Did you notice the missing ‘or’ symbol, | beside ‘Psychology’? What about the missing bracket at the end of relocate()?

# group departments into their respective faculties, in new column 'faculty'

survey_recode <- survey_replace |> 


  mutate(faculty = case_when(department == “Biology” |

                               department == “Computer Science” |

                               department == “Physics” ~ “Science”,

                             department == “Commerce” |

                               department == “Business” ~   “Business”,

                             department == “Education” ~   “Education”,

                             department == “English” |

                               department == “History” ~  “Humanities”,

                             department == “Nursing” ~ “Health”,

                             department == “Psychology” |

                               department == “Sociology” ~ “Social Sciences”)) |>


  # put new 'faculty' column beside 'department'

  relocate(faculty,

           .after = department)

10. Pivot Longer

Another case of a missing comma - this time, after listing out the columns to pivot longer.

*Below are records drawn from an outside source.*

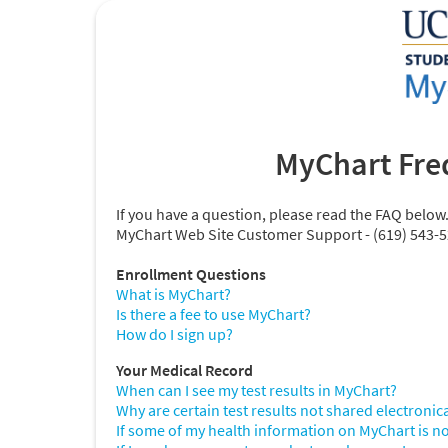
MyChart Fre
If you have a question, please read the FAQ below
MyChart Web Site Customer Support - (619) 543-
Enrollment Questions
What is MyChart?
Is there a fee to use MyChart?
How do I sign up?
Your Medical Record
When can I see my test results in MyChart?
Why are certain test results not shared electronic
If some of my health information on MyChart is no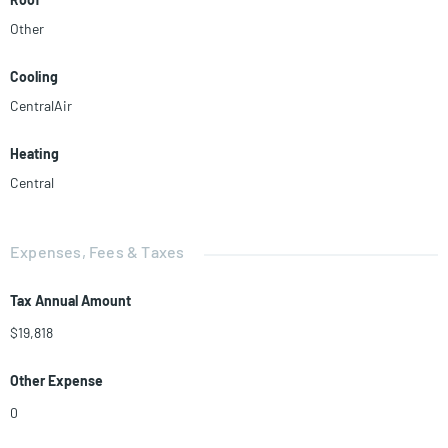
Other
Cooling
CentralAir
Heating
Central
Expenses, Fees & Taxes
Tax Annual Amount
$19,818
Other Expense
0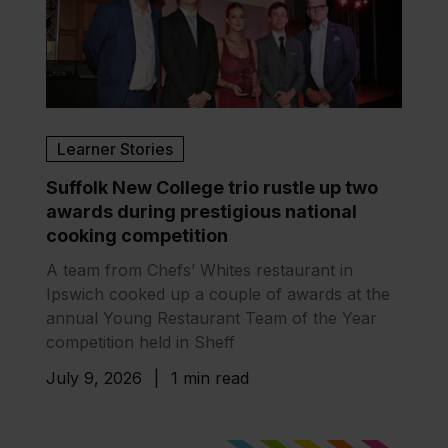
Learner Stories
Suffolk New College trio rustle up two
awards during prestigious national
cooking competition
A team from Chefs’ Whites restaurant in
Ipswich cooked up a couple of awards at the
annual Young Restaurant Team of the Year
competition held in Sheff
July 9, 2026
|
1 min read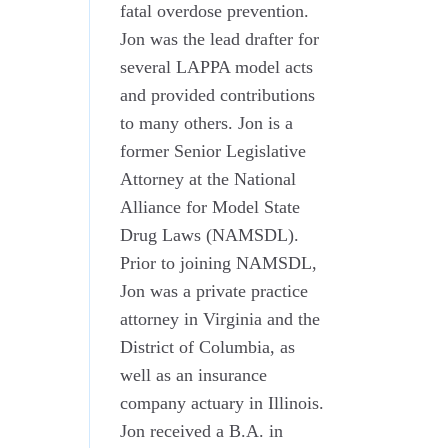
fatal overdose prevention.
Jon was the lead drafter for
several LAPPA model acts
and provided contributions
to many others. Jon is a
former Senior Legislative
Attorney at the National
Alliance for Model State
Drug Laws (NAMSDL).
Prior to joining NAMSDL,
Jon was a private practice
attorney in Virginia and the
District of Columbia, as
well as an insurance
company actuary in Illinois.
Jon received a B.A. in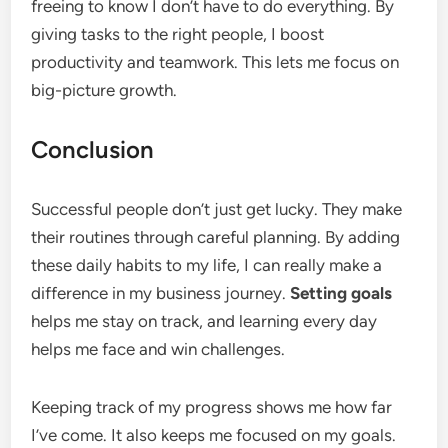
freeing to know I don’t have to do everything. By
giving tasks to the right people, I boost
productivity and teamwork. This lets me focus on
big-picture growth.
Conclusion
Successful people don’t just get lucky. They make
their routines through careful planning. By adding
these daily habits to my life, I can really make a
difference in my business journey.
Setting goals
helps me stay on track, and learning every day
helps me face and win challenges.
Keeping track of my progress shows me how far
I’ve come. It also keeps me focused on my goals.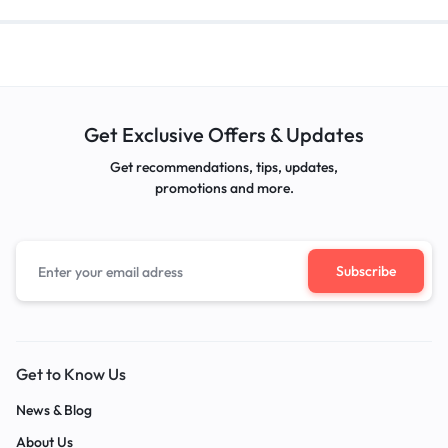
Get Exclusive Offers & Updates
Get recommendations, tips, updates,
promotions and more.
Get to Know Us
News & Blog
About Us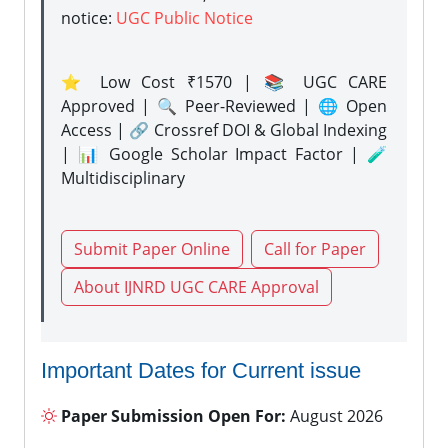
notice:
UGC Public Notice
⭐ Low Cost ₹1570 | 📚 UGC CARE
Approved | 🔍 Peer-Reviewed | 🌐 Open
Access | 🔗 Crossref DOI & Global Indexing
| 📊 Google Scholar Impact Factor | 🧪
Multidisciplinary
Submit Paper Online
Call for Paper
About IJNRD UGC CARE Approval
Important Dates for Current issue
Paper Submission Open For:
August 2026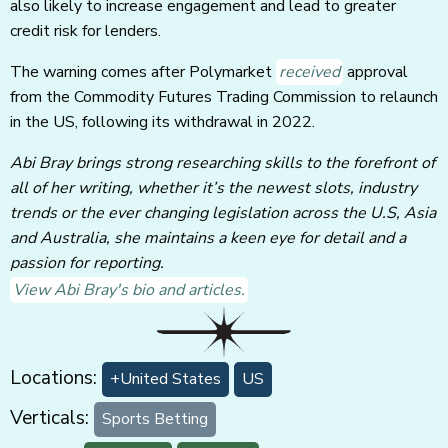
also likely to increase engagement and lead to greater
credit risk for lenders.
The warning comes after Polymarket
received
approval
from the Commodity Futures Trading Commission to relaunch
in the US, following its withdrawal in 2022.
Abi Bray brings strong researching skills to the forefront of
all of her writing, whether it’s the newest slots, industry
trends or the ever changing legislation across the U.S, Asia
and Australia, she maintains a keen eye for detail and a
passion for reporting.
View Abi Bray's bio and articles.
Locations:
+United States
US
Verticals:
Sports Betting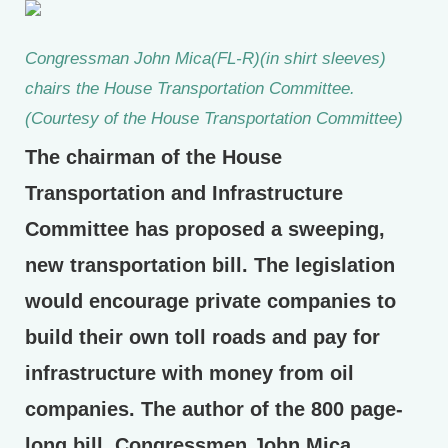
Congressman John Mica(FL-R)(in shirt sleeves)
chairs the House Transportation Committee.
(Courtesy of the House Transportation Committee)
The chairman of the House
Transportation and Infrastructure
Committee has proposed a sweeping,
new transportation bill. The legislation
would encourage private companies to
build their own toll roads and pay for
infrastructure with money from oil
companies. The author of the 800 page-
long bill, Congressmen John Mica,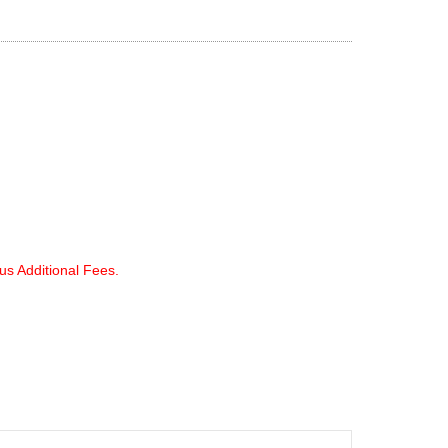
lus Additional Fees.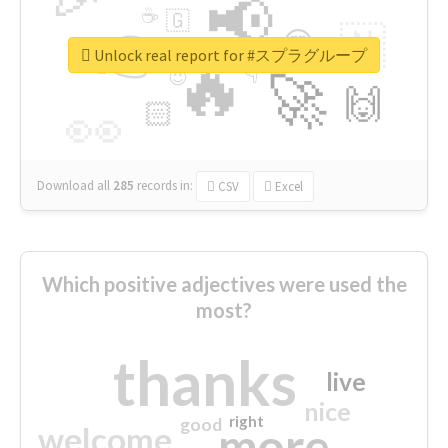
📢
☕
🇬
👉
🇳
😍
🔷
🎡
Unlock real report for #スプラグループ
🔥
👇
😉
🚀
🙌
🏻
👀
Download all
285
records
in:
CSV
Excel
Which positive adjectives were used the
most?
thanks
live
nice
right
good
more
welcome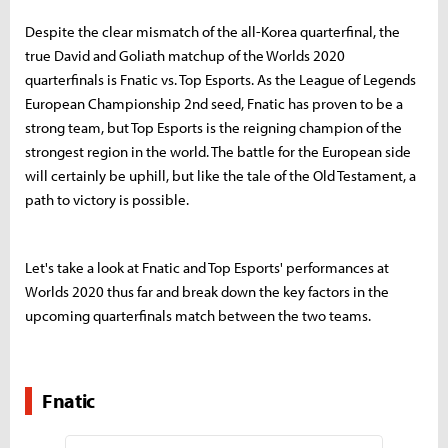
Despite the clear mismatch of the all-Korea quarterfinal, the
true David and Goliath matchup of the Worlds 2020
quarterfinals is Fnatic vs. Top Esports. As the League of Legends
European Championship 2nd seed, Fnatic has proven to be a
strong team, but Top Esports is the reigning champion of the
strongest region in the world. The battle for the European side
will certainly be uphill, but like the tale of the Old Testament, a
path to victory is possible.
Let's take a look at Fnatic and Top Esports' performances at
Worlds 2020 thus far and break down the key factors in the
upcoming quarterfinals match between the two teams.
Fnatic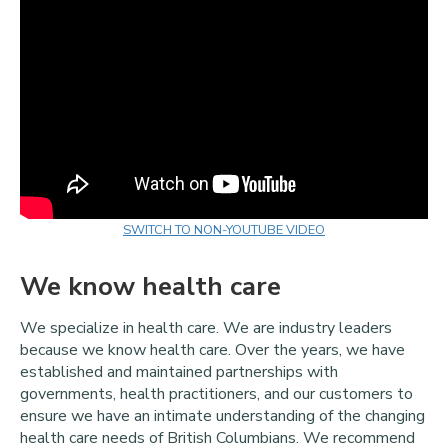
SWITCH TO NON-YOUTUBE VIDEO
We know health care
We specialize in health care. We are industry leaders
because we know health care. Over the years, we have
established and maintained partnerships with
governments, health practitioners, and our customers to
ensure we have an intimate understanding of the changing
health care needs of British Columbians. We recommend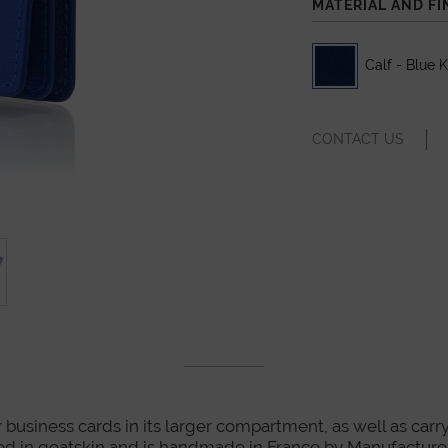
MATERIAL AND FI
Calf - Blue 
CONTACT US
r business cards in its larger compartment, as well as carry
y lined in goatskin and is handmade in France by Manufactu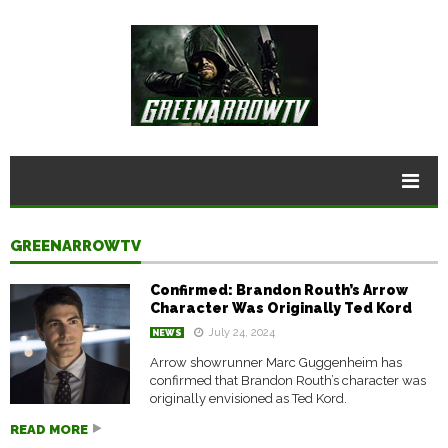
GREENARROWTV
Confirmed: Brandon Routh’s Arrow
Character Was Originally Ted Kord
July 24, 2024
NEWS
Arrow showrunner Marc Guggenheim has
confirmed that Brandon Routh’s character was
originally envisioned as Ted Kord.
READ MORE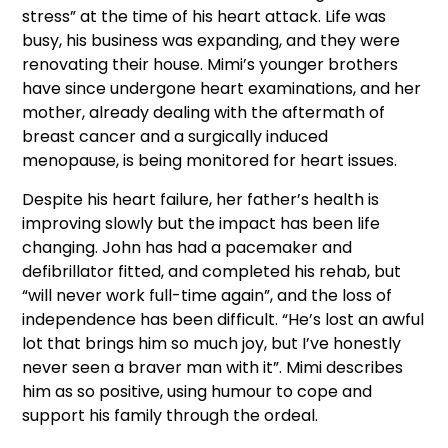
stress” at the time of his heart attack. Life was
busy, his business was expanding, and they were
renovating their house. Mimi’s younger brothers
have since undergone heart examinations, and her
mother, already dealing with the aftermath of
breast cancer and a surgically induced
menopause, is being monitored for heart issues.
Despite his heart failure, her father’s health is
improving slowly but the impact has been life
changing. John has had a pacemaker and
defibrillator fitted, and completed his rehab, but
“will never work full-time again”, and the loss of
independence has been difficult. “He’s lost an awful
lot that brings him so much joy, but I’ve honestly
never seen a braver man with it”. Mimi describes
him as so positive, using humour to cope and
support his family through the ordeal.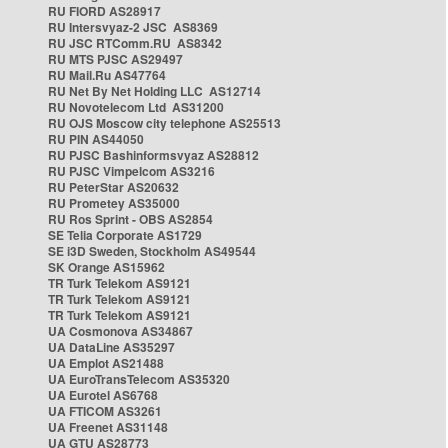
RU FIORD AS28917
RU Intersvyaz-2 JSC AS8369
RU JSC RTComm.RU AS8342
RU MTS PJSC AS29497
RU Mail.Ru AS47764
RU Net By Net Holding LLC AS12714
RU Novotelecom Ltd AS31200
RU OJS Moscow city telephone AS25513
RU PIN AS44050
RU PJSC Bashinformsvyaz AS28812
RU PJSC Vimpelcom AS3216
RU PeterStar AS20632
RU Prometey AS35000
RU Ros Sprint - OBS AS2854
SE Telia Corporate AS1729
SE i3D Sweden, Stockholm AS49544
SK Orange AS15962
TR Turk Telekom AS9121
TR Turk Telekom AS9121
TR Turk Telekom AS9121
UA Cosmonova AS34867
UA DataLine AS35297
UA Emplot AS21488
UA EuroTransTelecom AS35320
UA Eurotel AS6768
UA FTICOM AS3261
UA Freenet AS31148
UA GTU AS28773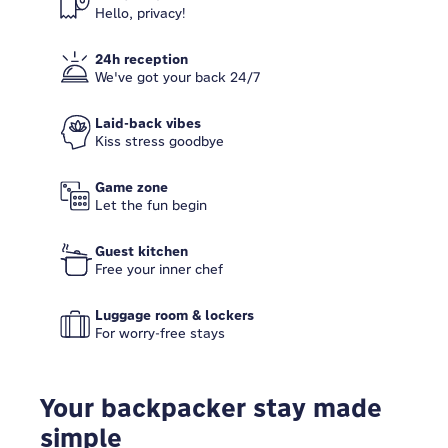
Hello, privacy!
24h reception
We've got your back 24/7
Laid-back vibes
Kiss stress goodbye
Game zone
Let the fun begin
Guest kitchen
Free your inner chef
Luggage room & lockers
For worry-free stays
Your backpacker stay made
simple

survey_long <- survey_recode |> 


  # pivot only these columns longer

  pivot_longer(cols = c(student_performance,

                        student_connected,

                        student_stressed,

                        student_distract,

                        student_lonely,

                        student_disengagement),

               names_to = “social_media_affect”,

               values_to = “faculty_response”)

Data Management Considerations

Do not read the drop-down content until you have finished the activity.

Data Management

In addition to the considerations of having to work with somebody else’s messy materials, you may have noticed that the directory structure we have set up for the project does not accommodate for the faculty survey or focus groups that were outlined in the project description. What a mess!

This is not at all uncommon in research projects, and we wanted to give you a taste of what a messy scenario might look like in real life. With that said, we have outlined a possible directory structure for the whole project, with the caveat that this could be set up in numerous ways depending on how you want to interact with the project files. The goal of this activity was to reinforce the idea that planning in advance can save you time and headaches, but to also give you a sense of what cleaning up a messy project might entail.